Le Sénat a enfin, à l'initiative de la commission, modifié l'intitulé du projet de loi afin de viser la réforme de l'organisation du service public de l'emploi et non uniquement la réforme du service public de l'emploi.
Il a en outre adopté quinze amendements rédactionnels, de précision ou de coordination aux articles 4 , 9 , 11 et 12 .
Le Sénat a adopté sans modification les articles 8 et 10 .
Après avoir entendu les explications de vote de Mmes David et Demontès et de M. Paul Girod, le Sénat a adopté le projet de loi relatif à la réforme de l'organisation du service public de l'emploi.
Le projet de loi a ensuite été examiné le 23 janvier 2008 par l' Assemblée nationale .
Commission mixte paritaire.
L'Assemblée nationale n'a pas remis en cause les dispositions retenues par le Sénat sur la possibilité d'une motion de défiance votée par le conseil d'administration, la création d'une quatrième section dans le budget de l'institution, l'instauration de conseils régionaux de l'emploi à vocation consultative et les modalités du choix du nom de la future institution.
Réunie au Palais du Luxembourg le 30 janvier 2008, la commission mixte paritaire est parvenue à l' élaboration d'un texte commun sur les seize articles restant en discussion.
À l' article 1 er , la commission mixte paritaire a tout d'abord adopté un amendement commun aux rapporteurs des deux assemblées afin de souligner le rôle des conseils régionaux dans la mise en oeuvre des politiques de l'emploi au niveau territorial, en articulation avec les politiques régionales de formation professionnelle dont ils sont responsables. Elle a ensuite, à l'initiative de M. Dominique Tian, rapporteur pour l'Assemblée nationale, proposé à titre expérimental dans deux régions une coprésidence du conseil régional de l'emploi par le président du conseil régional et le préfet de région.

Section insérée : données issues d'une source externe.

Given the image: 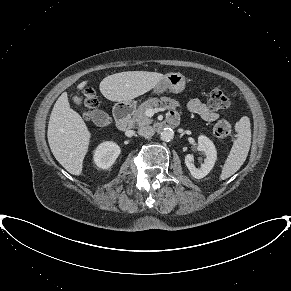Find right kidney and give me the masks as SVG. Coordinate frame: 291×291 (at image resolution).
I'll use <instances>...</instances> for the list:
<instances>
[{"label":"right kidney","instance_id":"obj_1","mask_svg":"<svg viewBox=\"0 0 291 291\" xmlns=\"http://www.w3.org/2000/svg\"><path fill=\"white\" fill-rule=\"evenodd\" d=\"M120 147L114 142H103L94 152V162L101 169L113 165L120 154Z\"/></svg>","mask_w":291,"mask_h":291}]
</instances>
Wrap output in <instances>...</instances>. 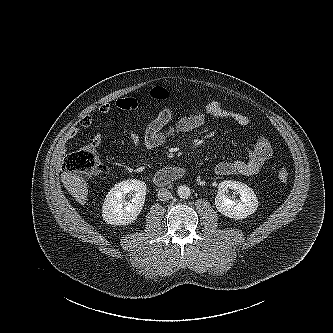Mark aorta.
<instances>
[{"label": "aorta", "instance_id": "762f6f07", "mask_svg": "<svg viewBox=\"0 0 333 333\" xmlns=\"http://www.w3.org/2000/svg\"><path fill=\"white\" fill-rule=\"evenodd\" d=\"M177 194L182 199H187L191 195L190 188L186 185H181L178 187Z\"/></svg>", "mask_w": 333, "mask_h": 333}]
</instances>
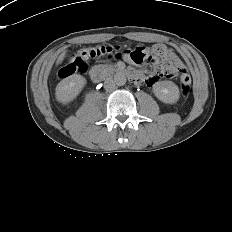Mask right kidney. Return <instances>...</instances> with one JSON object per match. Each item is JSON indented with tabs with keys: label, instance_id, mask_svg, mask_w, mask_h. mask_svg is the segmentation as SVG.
<instances>
[{
	"label": "right kidney",
	"instance_id": "obj_1",
	"mask_svg": "<svg viewBox=\"0 0 232 232\" xmlns=\"http://www.w3.org/2000/svg\"><path fill=\"white\" fill-rule=\"evenodd\" d=\"M85 82V78L77 74L60 81L56 87L57 101L65 104L74 100L82 90Z\"/></svg>",
	"mask_w": 232,
	"mask_h": 232
}]
</instances>
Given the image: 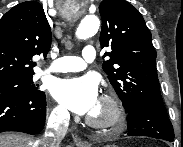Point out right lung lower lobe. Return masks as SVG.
<instances>
[{"mask_svg":"<svg viewBox=\"0 0 183 147\" xmlns=\"http://www.w3.org/2000/svg\"><path fill=\"white\" fill-rule=\"evenodd\" d=\"M46 99L42 91L0 94V132L39 133L45 124Z\"/></svg>","mask_w":183,"mask_h":147,"instance_id":"right-lung-lower-lobe-1","label":"right lung lower lobe"}]
</instances>
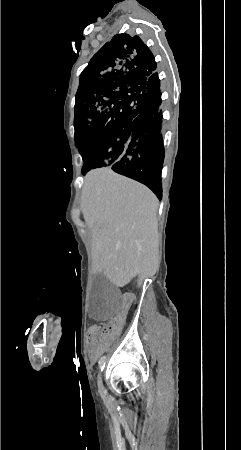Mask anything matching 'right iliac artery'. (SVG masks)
I'll use <instances>...</instances> for the list:
<instances>
[{"instance_id":"1","label":"right iliac artery","mask_w":241,"mask_h":450,"mask_svg":"<svg viewBox=\"0 0 241 450\" xmlns=\"http://www.w3.org/2000/svg\"><path fill=\"white\" fill-rule=\"evenodd\" d=\"M104 358L105 357L103 356L99 361V367H100L101 371L103 370V368L105 366Z\"/></svg>"}]
</instances>
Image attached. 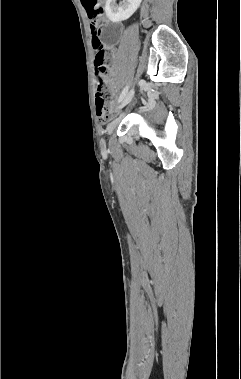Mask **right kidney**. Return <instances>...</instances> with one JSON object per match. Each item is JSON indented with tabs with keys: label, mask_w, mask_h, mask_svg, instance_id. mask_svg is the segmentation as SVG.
Listing matches in <instances>:
<instances>
[{
	"label": "right kidney",
	"mask_w": 241,
	"mask_h": 379,
	"mask_svg": "<svg viewBox=\"0 0 241 379\" xmlns=\"http://www.w3.org/2000/svg\"><path fill=\"white\" fill-rule=\"evenodd\" d=\"M142 0H123L117 5L116 0H107L105 12L108 19L113 23H118L130 18L140 6Z\"/></svg>",
	"instance_id": "1"
}]
</instances>
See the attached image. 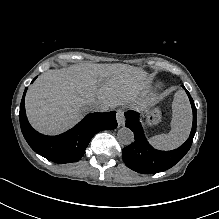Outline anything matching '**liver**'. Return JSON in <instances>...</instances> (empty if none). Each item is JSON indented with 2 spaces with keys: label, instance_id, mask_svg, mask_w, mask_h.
<instances>
[{
  "label": "liver",
  "instance_id": "1",
  "mask_svg": "<svg viewBox=\"0 0 219 219\" xmlns=\"http://www.w3.org/2000/svg\"><path fill=\"white\" fill-rule=\"evenodd\" d=\"M149 72L127 64H70L42 73L25 95L29 124L45 136L74 128L94 102L110 109L142 111L148 103Z\"/></svg>",
  "mask_w": 219,
  "mask_h": 219
}]
</instances>
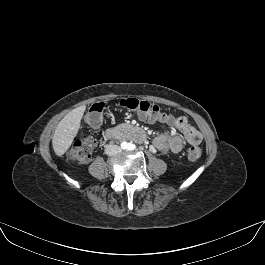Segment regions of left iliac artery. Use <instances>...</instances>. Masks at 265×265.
Here are the masks:
<instances>
[{
    "instance_id": "obj_1",
    "label": "left iliac artery",
    "mask_w": 265,
    "mask_h": 265,
    "mask_svg": "<svg viewBox=\"0 0 265 265\" xmlns=\"http://www.w3.org/2000/svg\"><path fill=\"white\" fill-rule=\"evenodd\" d=\"M134 149H136V146L134 144L128 145V150H134Z\"/></svg>"
}]
</instances>
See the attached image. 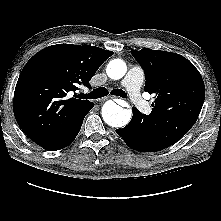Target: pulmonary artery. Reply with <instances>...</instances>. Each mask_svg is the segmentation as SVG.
<instances>
[{"label":"pulmonary artery","mask_w":221,"mask_h":221,"mask_svg":"<svg viewBox=\"0 0 221 221\" xmlns=\"http://www.w3.org/2000/svg\"><path fill=\"white\" fill-rule=\"evenodd\" d=\"M144 82V72L139 66H133L129 69L127 75L122 81L128 92L131 101L143 113L149 114L151 112V105L148 101L143 99L140 94V88Z\"/></svg>","instance_id":"1"}]
</instances>
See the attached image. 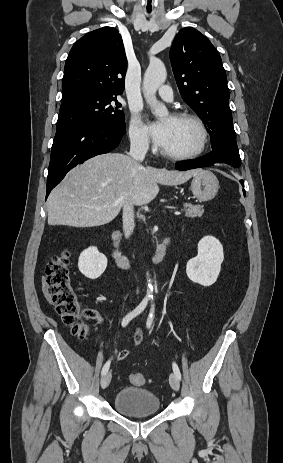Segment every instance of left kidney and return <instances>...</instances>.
<instances>
[{"instance_id":"obj_1","label":"left kidney","mask_w":283,"mask_h":463,"mask_svg":"<svg viewBox=\"0 0 283 463\" xmlns=\"http://www.w3.org/2000/svg\"><path fill=\"white\" fill-rule=\"evenodd\" d=\"M223 260L220 241L213 236H205L198 243V255L187 262V276L194 283L211 286L218 278Z\"/></svg>"}]
</instances>
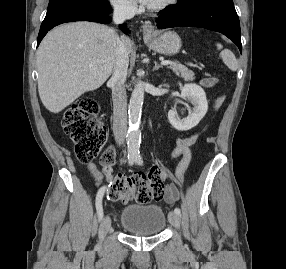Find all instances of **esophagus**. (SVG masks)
I'll return each instance as SVG.
<instances>
[{
    "instance_id": "esophagus-1",
    "label": "esophagus",
    "mask_w": 286,
    "mask_h": 269,
    "mask_svg": "<svg viewBox=\"0 0 286 269\" xmlns=\"http://www.w3.org/2000/svg\"><path fill=\"white\" fill-rule=\"evenodd\" d=\"M142 32L144 37H149L154 32V26L151 23L146 22L142 26Z\"/></svg>"
}]
</instances>
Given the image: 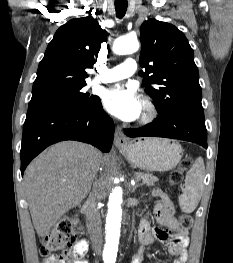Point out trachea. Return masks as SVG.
Wrapping results in <instances>:
<instances>
[{
	"mask_svg": "<svg viewBox=\"0 0 233 263\" xmlns=\"http://www.w3.org/2000/svg\"><path fill=\"white\" fill-rule=\"evenodd\" d=\"M127 0H115L116 15L119 19L123 18L127 11Z\"/></svg>",
	"mask_w": 233,
	"mask_h": 263,
	"instance_id": "trachea-1",
	"label": "trachea"
}]
</instances>
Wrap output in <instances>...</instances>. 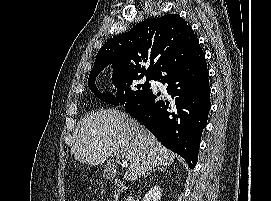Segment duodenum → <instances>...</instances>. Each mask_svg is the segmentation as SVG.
I'll return each mask as SVG.
<instances>
[{"label":"duodenum","mask_w":271,"mask_h":201,"mask_svg":"<svg viewBox=\"0 0 271 201\" xmlns=\"http://www.w3.org/2000/svg\"><path fill=\"white\" fill-rule=\"evenodd\" d=\"M113 186H114V189H115L118 197L121 198L122 195L126 191V187H125L124 183L121 180L116 179L113 181Z\"/></svg>","instance_id":"410a0bca"}]
</instances>
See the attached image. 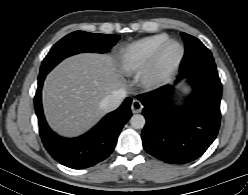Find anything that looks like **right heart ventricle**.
Returning a JSON list of instances; mask_svg holds the SVG:
<instances>
[{
  "label": "right heart ventricle",
  "instance_id": "e07e8e85",
  "mask_svg": "<svg viewBox=\"0 0 248 195\" xmlns=\"http://www.w3.org/2000/svg\"><path fill=\"white\" fill-rule=\"evenodd\" d=\"M169 39L165 33L144 37L123 47L119 52V64L128 74L144 71L158 49Z\"/></svg>",
  "mask_w": 248,
  "mask_h": 195
}]
</instances>
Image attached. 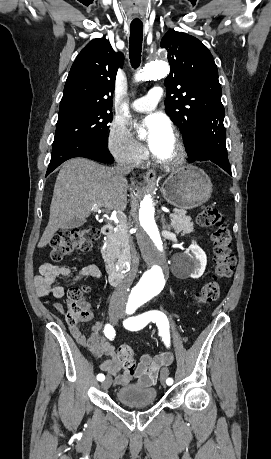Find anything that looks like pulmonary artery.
<instances>
[{
	"instance_id": "e3ab8cb5",
	"label": "pulmonary artery",
	"mask_w": 271,
	"mask_h": 459,
	"mask_svg": "<svg viewBox=\"0 0 271 459\" xmlns=\"http://www.w3.org/2000/svg\"><path fill=\"white\" fill-rule=\"evenodd\" d=\"M160 96V89H150L149 95H145L143 98H138V100L132 103V107L138 112H150L154 110L156 104H160Z\"/></svg>"
}]
</instances>
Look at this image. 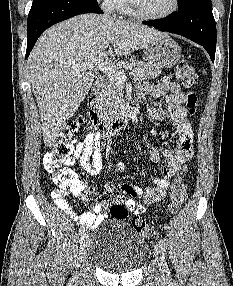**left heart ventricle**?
Segmentation results:
<instances>
[{
	"instance_id": "obj_1",
	"label": "left heart ventricle",
	"mask_w": 233,
	"mask_h": 286,
	"mask_svg": "<svg viewBox=\"0 0 233 286\" xmlns=\"http://www.w3.org/2000/svg\"><path fill=\"white\" fill-rule=\"evenodd\" d=\"M141 9L150 15H162L173 6V0H137Z\"/></svg>"
}]
</instances>
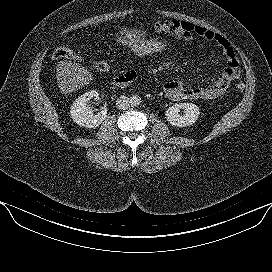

À l' article 2 , la commission a supprimé l'avis des maisons de l'emploi intervenant dans la région sur la convention conclue entre le préfet de région et le directeur régional de la nouvelle institution.
À l' article 6 , la commission a prévu la fixation par les partenaires sociaux eux-mêmes de la date à laquelle la convention collective applicable aux Assedic cesserait de produire ses effets, puis, sur la proposition conjointe des deux rapporteurs, a précisé que les anciens agents de l'ANPE ayant conservé leur statut public demeureraient affiliés à l'institution de retraite complémentaire des agents non titulaires de l'État et des collectivités publiques (IRCANTEC).
La commission mixte paritaire a en outre maintenu la suppression par l'Assemblée nationale de l' article 8 ter inséré au Sénat à l'initiative du président About, qui visait à éviter que des salariés abandonnent leur poste au lieu de démissionner dans le seul but de bénéficier d'allocations chômage, estimant ce problème réglé par l'accord national interprofessionnel du 11 janvier 2008.
Les conclusions de la commission mixte paritaire ont été adoptées par l' Assemblée nationale le 31 janvier 2008.
Elles ont été lues le même jour par le Sénat .
Au cours de la discussion générale sont intervenus, outre Mmes Catherine Procaccia, rapporteur pour le Sénat de la commission mixte paritaire, Christine Lagarde, ministre de l'économie, des finances et de l'emploi, et M. Nicolas About, président de la commission des affaires sociales, Mmes Annie David et Christiane Demontès.
Après l'explication de vote de M. Robert del Picchia, le Sénat a adopté définitivement les conclusions de la commission mixte paritaire.